Command And SDK Parity
Automation should be able to move between clients without semantic drift:
| Operation family | Required parity signal |
|---|---|
| start, signal, update, query, repair, cancel, terminate, archive | CLI and SDK request bodies match the documented control-plane shape. |
| history, describe, list, result | Responses preserve stable identifiers, status names, timestamps, and failure fields. |
| task queues and workers | Capacity, leases, slots, compatibility, and worker ids remain structured facts. |
| external execution | Input and result envelopes stay language-neutral and carry named bridge outcomes. |
When adding a CLI command, SDK method, or MCP tool for a control-plane action, prefer a shared fixture or documented JSON example that another client can assert against. Human-friendly tables can exist, but JSON or JSONL is the automation contract.
Diagnosis Report Shape
When a tool explains a failed or stuck run, the report should include:
- docs version and source page used
- command, SDK method, or MCP tool called
- workflow id, run id, namespace, and task queue
- current status and latest durable failure summary
- recent typed history event names
- pending waits, timers, tasks, or external activity leases
- worker and task-queue compatibility facts when available
- named exit code, HTTP status, validation error, or blocked reason
That shape keeps reports portable across local Laravel apps, standalone server deployments, Python workers, and future SDKs.
Guardrails For Agents
Give agents permission to automate ceremony, not to bypass the durable model:
- Keep workflow orchestration deterministic.

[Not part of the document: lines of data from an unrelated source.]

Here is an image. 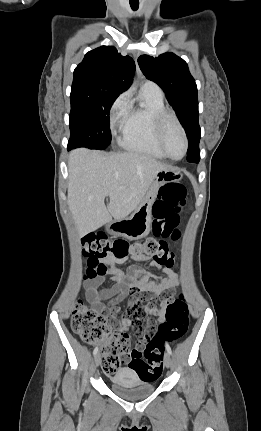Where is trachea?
Segmentation results:
<instances>
[{"mask_svg": "<svg viewBox=\"0 0 261 431\" xmlns=\"http://www.w3.org/2000/svg\"><path fill=\"white\" fill-rule=\"evenodd\" d=\"M130 6H131L133 11H136V10H138L139 3H136V4L130 3Z\"/></svg>", "mask_w": 261, "mask_h": 431, "instance_id": "1", "label": "trachea"}]
</instances>
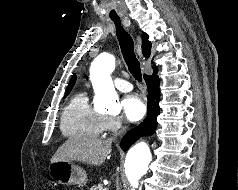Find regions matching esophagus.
Segmentation results:
<instances>
[{
	"instance_id": "34e87169",
	"label": "esophagus",
	"mask_w": 238,
	"mask_h": 190,
	"mask_svg": "<svg viewBox=\"0 0 238 190\" xmlns=\"http://www.w3.org/2000/svg\"><path fill=\"white\" fill-rule=\"evenodd\" d=\"M136 53L142 59L143 56H142V51H141V39H140V37H137Z\"/></svg>"
}]
</instances>
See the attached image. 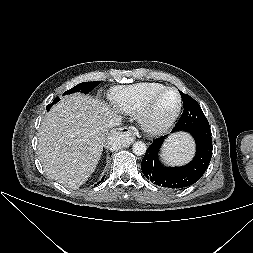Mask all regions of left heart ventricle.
<instances>
[{"instance_id": "1", "label": "left heart ventricle", "mask_w": 253, "mask_h": 253, "mask_svg": "<svg viewBox=\"0 0 253 253\" xmlns=\"http://www.w3.org/2000/svg\"><path fill=\"white\" fill-rule=\"evenodd\" d=\"M178 97L174 91H166L156 102L152 115L154 122L166 120L175 111Z\"/></svg>"}]
</instances>
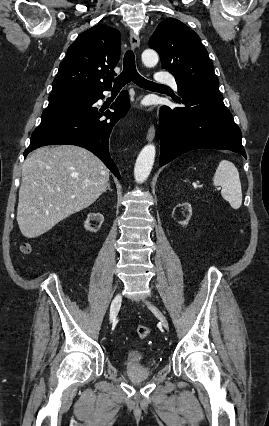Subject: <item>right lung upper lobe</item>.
I'll return each instance as SVG.
<instances>
[{"label":"right lung upper lobe","mask_w":269,"mask_h":426,"mask_svg":"<svg viewBox=\"0 0 269 426\" xmlns=\"http://www.w3.org/2000/svg\"><path fill=\"white\" fill-rule=\"evenodd\" d=\"M119 57V31L103 24L93 26L68 48L53 81L52 92L92 93L110 89Z\"/></svg>","instance_id":"obj_1"}]
</instances>
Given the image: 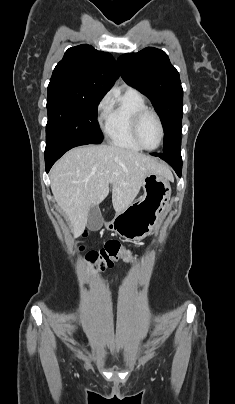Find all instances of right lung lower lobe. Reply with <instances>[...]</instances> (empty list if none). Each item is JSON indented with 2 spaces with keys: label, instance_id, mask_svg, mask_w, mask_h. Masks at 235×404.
<instances>
[{
  "label": "right lung lower lobe",
  "instance_id": "obj_1",
  "mask_svg": "<svg viewBox=\"0 0 235 404\" xmlns=\"http://www.w3.org/2000/svg\"><path fill=\"white\" fill-rule=\"evenodd\" d=\"M88 142L75 137H62L46 142L45 149V167L48 173L52 165L68 150L80 146L87 145Z\"/></svg>",
  "mask_w": 235,
  "mask_h": 404
}]
</instances>
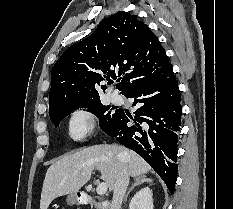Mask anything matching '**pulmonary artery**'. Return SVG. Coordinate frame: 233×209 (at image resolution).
Instances as JSON below:
<instances>
[{"label":"pulmonary artery","mask_w":233,"mask_h":209,"mask_svg":"<svg viewBox=\"0 0 233 209\" xmlns=\"http://www.w3.org/2000/svg\"><path fill=\"white\" fill-rule=\"evenodd\" d=\"M110 99L115 104L120 103L121 100H122L121 96L118 93H116V92L111 93Z\"/></svg>","instance_id":"obj_1"}]
</instances>
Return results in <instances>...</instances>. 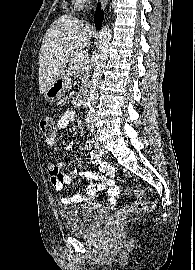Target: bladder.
<instances>
[{"label": "bladder", "mask_w": 195, "mask_h": 270, "mask_svg": "<svg viewBox=\"0 0 195 270\" xmlns=\"http://www.w3.org/2000/svg\"><path fill=\"white\" fill-rule=\"evenodd\" d=\"M59 216L67 233L89 235L98 218V209L91 204L61 207Z\"/></svg>", "instance_id": "obj_1"}]
</instances>
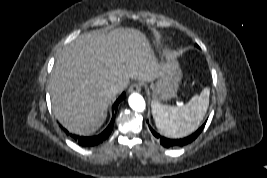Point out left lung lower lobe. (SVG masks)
Here are the masks:
<instances>
[{
  "instance_id": "obj_1",
  "label": "left lung lower lobe",
  "mask_w": 267,
  "mask_h": 178,
  "mask_svg": "<svg viewBox=\"0 0 267 178\" xmlns=\"http://www.w3.org/2000/svg\"><path fill=\"white\" fill-rule=\"evenodd\" d=\"M205 124H203L196 132H194L192 135L182 138V139H169L163 136H160L157 132H155L150 126V130L152 132V134L159 139L161 145H163L166 148H170V147H181L184 145L189 144L190 142L194 141L198 135L202 132L203 128H204Z\"/></svg>"
}]
</instances>
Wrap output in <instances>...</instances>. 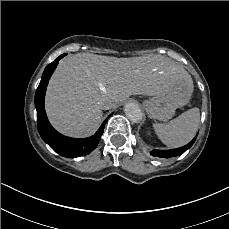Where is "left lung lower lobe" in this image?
<instances>
[{
  "mask_svg": "<svg viewBox=\"0 0 229 229\" xmlns=\"http://www.w3.org/2000/svg\"><path fill=\"white\" fill-rule=\"evenodd\" d=\"M196 138L197 137H194L192 141H190L188 144L184 145L183 147L170 149V150H152L150 154L154 157H160V158H172V157L180 156L187 149L191 148Z\"/></svg>",
  "mask_w": 229,
  "mask_h": 229,
  "instance_id": "0a47b994",
  "label": "left lung lower lobe"
}]
</instances>
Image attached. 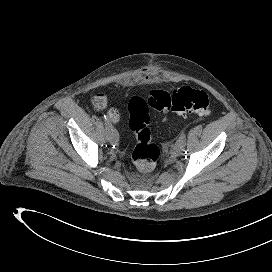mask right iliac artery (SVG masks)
I'll use <instances>...</instances> for the list:
<instances>
[{"label":"right iliac artery","instance_id":"right-iliac-artery-1","mask_svg":"<svg viewBox=\"0 0 272 272\" xmlns=\"http://www.w3.org/2000/svg\"><path fill=\"white\" fill-rule=\"evenodd\" d=\"M103 119H104V121L106 122V126H107V128L108 129H110L111 127L108 125V123H109V117L107 116V115H103Z\"/></svg>","mask_w":272,"mask_h":272}]
</instances>
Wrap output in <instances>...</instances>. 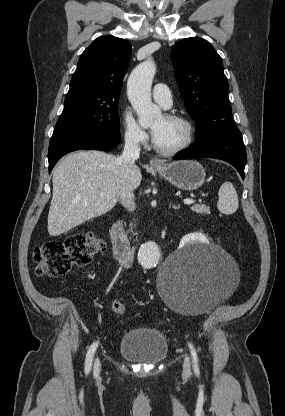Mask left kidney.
Listing matches in <instances>:
<instances>
[{
	"mask_svg": "<svg viewBox=\"0 0 285 416\" xmlns=\"http://www.w3.org/2000/svg\"><path fill=\"white\" fill-rule=\"evenodd\" d=\"M197 236L198 240H201V242H208L206 236L204 234H195Z\"/></svg>",
	"mask_w": 285,
	"mask_h": 416,
	"instance_id": "1",
	"label": "left kidney"
}]
</instances>
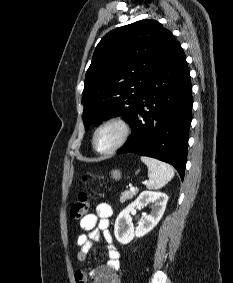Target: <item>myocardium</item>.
I'll return each mask as SVG.
<instances>
[{"label":"myocardium","instance_id":"myocardium-1","mask_svg":"<svg viewBox=\"0 0 233 283\" xmlns=\"http://www.w3.org/2000/svg\"><path fill=\"white\" fill-rule=\"evenodd\" d=\"M114 126L119 130V138L110 148L100 150L96 145V138L98 133L105 127ZM132 134V127L130 122L122 116H112L103 120L94 130L92 135V147L94 150L102 155H109L121 149L130 139Z\"/></svg>","mask_w":233,"mask_h":283}]
</instances>
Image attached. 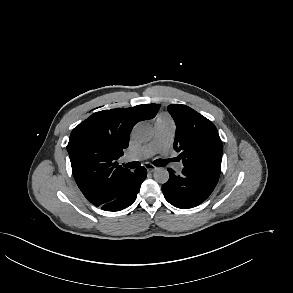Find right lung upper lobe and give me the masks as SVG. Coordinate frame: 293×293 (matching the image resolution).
Masks as SVG:
<instances>
[{
  "mask_svg": "<svg viewBox=\"0 0 293 293\" xmlns=\"http://www.w3.org/2000/svg\"><path fill=\"white\" fill-rule=\"evenodd\" d=\"M159 108V104H145L103 110L73 129L67 145L73 176L92 204L101 206L114 200L131 178L132 172L116 160L128 147L133 126L155 117Z\"/></svg>",
  "mask_w": 293,
  "mask_h": 293,
  "instance_id": "1",
  "label": "right lung upper lobe"
}]
</instances>
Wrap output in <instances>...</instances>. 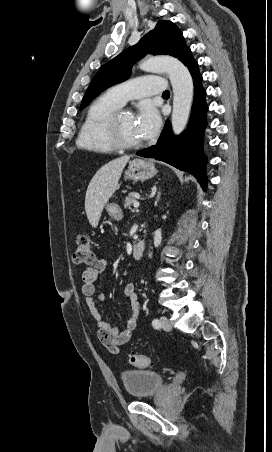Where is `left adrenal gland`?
<instances>
[{
	"mask_svg": "<svg viewBox=\"0 0 272 452\" xmlns=\"http://www.w3.org/2000/svg\"><path fill=\"white\" fill-rule=\"evenodd\" d=\"M160 194H161V192H160V189H159V191H158V193H157V199H156V203H157V202H159V199H160Z\"/></svg>",
	"mask_w": 272,
	"mask_h": 452,
	"instance_id": "left-adrenal-gland-1",
	"label": "left adrenal gland"
}]
</instances>
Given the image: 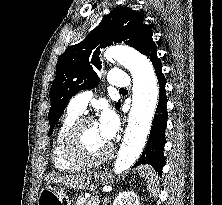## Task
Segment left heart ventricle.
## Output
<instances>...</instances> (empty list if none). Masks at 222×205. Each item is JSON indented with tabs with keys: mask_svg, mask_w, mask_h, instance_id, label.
<instances>
[{
	"mask_svg": "<svg viewBox=\"0 0 222 205\" xmlns=\"http://www.w3.org/2000/svg\"><path fill=\"white\" fill-rule=\"evenodd\" d=\"M109 142L101 135L96 123H87L78 136V147L86 157H96L102 154Z\"/></svg>",
	"mask_w": 222,
	"mask_h": 205,
	"instance_id": "left-heart-ventricle-1",
	"label": "left heart ventricle"
}]
</instances>
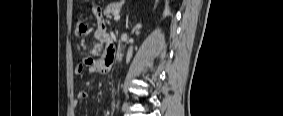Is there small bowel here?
I'll return each instance as SVG.
<instances>
[{
  "label": "small bowel",
  "mask_w": 283,
  "mask_h": 116,
  "mask_svg": "<svg viewBox=\"0 0 283 116\" xmlns=\"http://www.w3.org/2000/svg\"><path fill=\"white\" fill-rule=\"evenodd\" d=\"M93 14L97 19V29L95 31V38L100 43L108 42V34L106 32V24L103 18V13L100 7L93 8ZM87 25L80 23L78 25L77 33L83 35L87 31ZM95 51H99V46L95 48ZM114 49L109 46L103 57L99 59L83 58L75 67L76 76L80 77L87 70L90 74H105L109 71L112 64L109 63V58H114ZM89 98V92L87 90H79L76 93V101H83Z\"/></svg>",
  "instance_id": "c3829d8e"
}]
</instances>
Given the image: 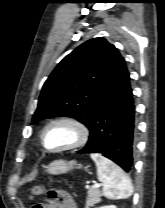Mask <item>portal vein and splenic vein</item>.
Instances as JSON below:
<instances>
[{"label": "portal vein and splenic vein", "mask_w": 165, "mask_h": 208, "mask_svg": "<svg viewBox=\"0 0 165 208\" xmlns=\"http://www.w3.org/2000/svg\"><path fill=\"white\" fill-rule=\"evenodd\" d=\"M100 186H101L100 184H94V185H93L94 188H98V187H100ZM87 188H89V186H87Z\"/></svg>", "instance_id": "portal-vein-and-splenic-vein-1"}]
</instances>
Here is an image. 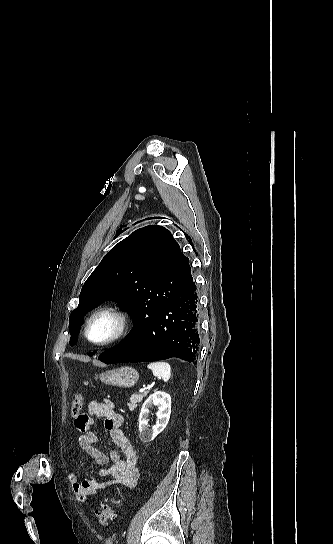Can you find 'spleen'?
Listing matches in <instances>:
<instances>
[{"label": "spleen", "instance_id": "3e777b00", "mask_svg": "<svg viewBox=\"0 0 333 544\" xmlns=\"http://www.w3.org/2000/svg\"><path fill=\"white\" fill-rule=\"evenodd\" d=\"M147 367L154 376L162 378L164 382H167L171 377V366L167 362H152Z\"/></svg>", "mask_w": 333, "mask_h": 544}]
</instances>
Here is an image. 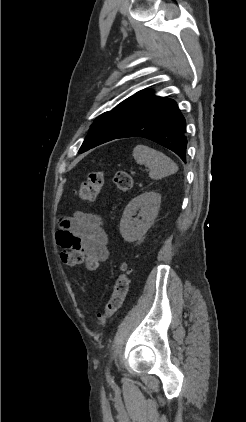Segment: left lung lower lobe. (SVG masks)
Masks as SVG:
<instances>
[{
	"mask_svg": "<svg viewBox=\"0 0 246 422\" xmlns=\"http://www.w3.org/2000/svg\"><path fill=\"white\" fill-rule=\"evenodd\" d=\"M186 121L176 102L163 97L117 138L142 137L175 152L186 162Z\"/></svg>",
	"mask_w": 246,
	"mask_h": 422,
	"instance_id": "1",
	"label": "left lung lower lobe"
}]
</instances>
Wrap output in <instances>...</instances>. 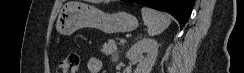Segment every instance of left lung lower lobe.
<instances>
[{
  "mask_svg": "<svg viewBox=\"0 0 244 73\" xmlns=\"http://www.w3.org/2000/svg\"><path fill=\"white\" fill-rule=\"evenodd\" d=\"M141 5L165 11L174 16L180 23L181 28L190 17L194 0H126Z\"/></svg>",
  "mask_w": 244,
  "mask_h": 73,
  "instance_id": "obj_1",
  "label": "left lung lower lobe"
}]
</instances>
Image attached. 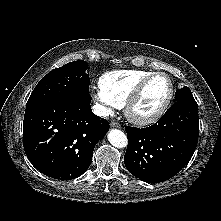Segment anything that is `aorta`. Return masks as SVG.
<instances>
[{
	"label": "aorta",
	"instance_id": "obj_1",
	"mask_svg": "<svg viewBox=\"0 0 221 221\" xmlns=\"http://www.w3.org/2000/svg\"><path fill=\"white\" fill-rule=\"evenodd\" d=\"M108 141L117 148H124L128 144L127 136L118 129H112L108 133Z\"/></svg>",
	"mask_w": 221,
	"mask_h": 221
}]
</instances>
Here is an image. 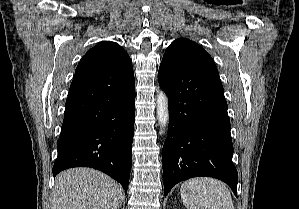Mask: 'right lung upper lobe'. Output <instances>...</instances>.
Returning a JSON list of instances; mask_svg holds the SVG:
<instances>
[{
	"mask_svg": "<svg viewBox=\"0 0 299 209\" xmlns=\"http://www.w3.org/2000/svg\"><path fill=\"white\" fill-rule=\"evenodd\" d=\"M100 71H114L124 78L134 74L127 52L112 41L101 42L91 48L81 59L75 74Z\"/></svg>",
	"mask_w": 299,
	"mask_h": 209,
	"instance_id": "right-lung-upper-lobe-1",
	"label": "right lung upper lobe"
}]
</instances>
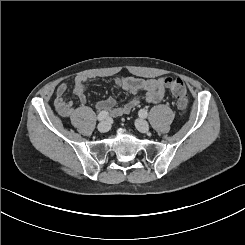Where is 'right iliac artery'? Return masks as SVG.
Wrapping results in <instances>:
<instances>
[{"instance_id": "obj_1", "label": "right iliac artery", "mask_w": 245, "mask_h": 245, "mask_svg": "<svg viewBox=\"0 0 245 245\" xmlns=\"http://www.w3.org/2000/svg\"><path fill=\"white\" fill-rule=\"evenodd\" d=\"M107 117H108V112L107 111H101L98 114L97 119H98V121H104Z\"/></svg>"}]
</instances>
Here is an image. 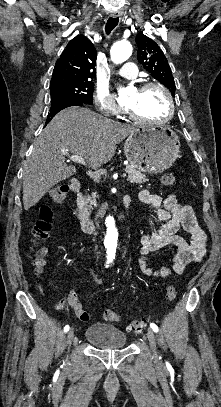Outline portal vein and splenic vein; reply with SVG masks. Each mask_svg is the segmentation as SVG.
Masks as SVG:
<instances>
[{"label": "portal vein and splenic vein", "mask_w": 221, "mask_h": 407, "mask_svg": "<svg viewBox=\"0 0 221 407\" xmlns=\"http://www.w3.org/2000/svg\"><path fill=\"white\" fill-rule=\"evenodd\" d=\"M65 155L68 156L69 159H70L71 161H73V162H77V163L82 164V165H84V166L87 165L86 162H85V160H84V158L81 157V156H78V155H69V154H65ZM126 176H127L126 173H123V174H122V177H123V178H125Z\"/></svg>", "instance_id": "18ae733b"}]
</instances>
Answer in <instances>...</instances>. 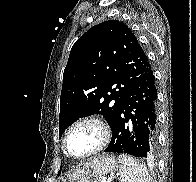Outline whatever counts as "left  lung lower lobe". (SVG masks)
Wrapping results in <instances>:
<instances>
[{
    "instance_id": "1",
    "label": "left lung lower lobe",
    "mask_w": 196,
    "mask_h": 182,
    "mask_svg": "<svg viewBox=\"0 0 196 182\" xmlns=\"http://www.w3.org/2000/svg\"><path fill=\"white\" fill-rule=\"evenodd\" d=\"M151 66L125 97L105 152L152 159L157 143V90Z\"/></svg>"
}]
</instances>
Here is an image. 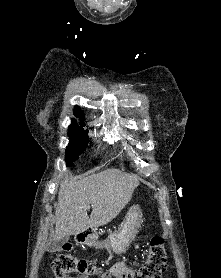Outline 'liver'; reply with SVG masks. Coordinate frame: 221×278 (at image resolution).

- Put I/O, randomness, external API calls, and credentials in activities or external handlers.
- Use signals, updates, queries, schedules, timers, and message streams instead of ad hoc state tables for workflow control.
- Treat Waterline history export as evidence, not as a mutation API.
- Treat route lists, database internals, and framework-specific model rows as implementation details unless the public docs explicitly name them.
The invariant remains human-readable: workflows record durable decisions, activities perform fallible work, and replay must be able to explain what happened. The tooling contract gives agents stable handles for the rest.